How to complete this task = Pull every line with "CONFIMPRESE" from the entries below.

+++ Provided data

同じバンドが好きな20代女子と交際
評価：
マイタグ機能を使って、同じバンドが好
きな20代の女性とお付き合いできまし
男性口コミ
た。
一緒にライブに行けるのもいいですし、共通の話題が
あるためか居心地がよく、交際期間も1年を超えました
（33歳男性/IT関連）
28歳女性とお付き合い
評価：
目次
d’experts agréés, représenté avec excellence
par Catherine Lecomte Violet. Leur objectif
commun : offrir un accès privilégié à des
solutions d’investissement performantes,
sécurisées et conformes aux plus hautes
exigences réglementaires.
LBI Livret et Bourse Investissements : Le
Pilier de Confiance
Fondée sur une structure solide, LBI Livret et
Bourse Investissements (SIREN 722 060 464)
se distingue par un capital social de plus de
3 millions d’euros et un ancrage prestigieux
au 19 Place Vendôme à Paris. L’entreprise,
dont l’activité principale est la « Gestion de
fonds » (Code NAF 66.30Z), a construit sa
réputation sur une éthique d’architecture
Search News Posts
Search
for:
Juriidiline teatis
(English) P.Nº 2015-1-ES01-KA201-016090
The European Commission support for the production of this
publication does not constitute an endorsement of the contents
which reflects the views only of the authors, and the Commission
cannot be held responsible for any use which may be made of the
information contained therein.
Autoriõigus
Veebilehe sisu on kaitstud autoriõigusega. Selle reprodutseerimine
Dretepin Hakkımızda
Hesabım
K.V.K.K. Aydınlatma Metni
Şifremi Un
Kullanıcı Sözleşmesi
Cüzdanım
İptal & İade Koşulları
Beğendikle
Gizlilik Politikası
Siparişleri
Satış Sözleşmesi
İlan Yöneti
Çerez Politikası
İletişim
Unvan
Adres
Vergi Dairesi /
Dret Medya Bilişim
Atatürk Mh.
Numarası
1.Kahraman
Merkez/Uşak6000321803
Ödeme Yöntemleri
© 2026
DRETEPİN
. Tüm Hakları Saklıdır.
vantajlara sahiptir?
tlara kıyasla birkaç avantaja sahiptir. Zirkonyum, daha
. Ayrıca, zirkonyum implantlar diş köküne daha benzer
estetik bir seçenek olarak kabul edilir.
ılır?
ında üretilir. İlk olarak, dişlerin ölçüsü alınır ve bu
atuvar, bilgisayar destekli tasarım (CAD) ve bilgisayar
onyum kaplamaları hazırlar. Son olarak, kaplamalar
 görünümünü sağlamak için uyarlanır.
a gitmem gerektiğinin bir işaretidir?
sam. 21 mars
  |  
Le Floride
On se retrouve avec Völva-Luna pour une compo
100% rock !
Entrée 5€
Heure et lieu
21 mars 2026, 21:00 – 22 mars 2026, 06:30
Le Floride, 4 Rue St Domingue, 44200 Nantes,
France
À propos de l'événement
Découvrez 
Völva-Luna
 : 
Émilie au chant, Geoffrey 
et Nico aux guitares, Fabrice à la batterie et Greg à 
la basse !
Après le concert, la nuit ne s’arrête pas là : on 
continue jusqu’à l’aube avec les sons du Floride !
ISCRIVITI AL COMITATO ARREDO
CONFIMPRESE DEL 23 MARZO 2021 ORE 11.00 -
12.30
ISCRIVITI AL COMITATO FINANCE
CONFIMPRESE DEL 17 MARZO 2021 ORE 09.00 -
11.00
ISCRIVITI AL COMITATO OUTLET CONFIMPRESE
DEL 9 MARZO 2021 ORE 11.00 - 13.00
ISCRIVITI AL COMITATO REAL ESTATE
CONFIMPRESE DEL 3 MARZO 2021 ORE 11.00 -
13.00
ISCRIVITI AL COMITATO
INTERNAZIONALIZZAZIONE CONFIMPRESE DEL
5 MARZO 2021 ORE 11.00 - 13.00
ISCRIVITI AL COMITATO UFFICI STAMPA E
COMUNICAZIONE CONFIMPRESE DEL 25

++++++

Answer for the task =
CONFIMPRESE DEL 23 MARZO 2021 ORE 11.00 -
CONFIMPRESE DEL 17 MARZO 2021 ORE 09.00 -
ISCRIVITI AL COMITATO OUTLET CONFIMPRESE
CONFIMPRESE DEL 3 MARZO 2021 ORE 11.00 -
INTERNAZIONALIZZAZIONE CONFIMPRESE DEL
COMUNICAZIONE CONFIMPRESE DEL 25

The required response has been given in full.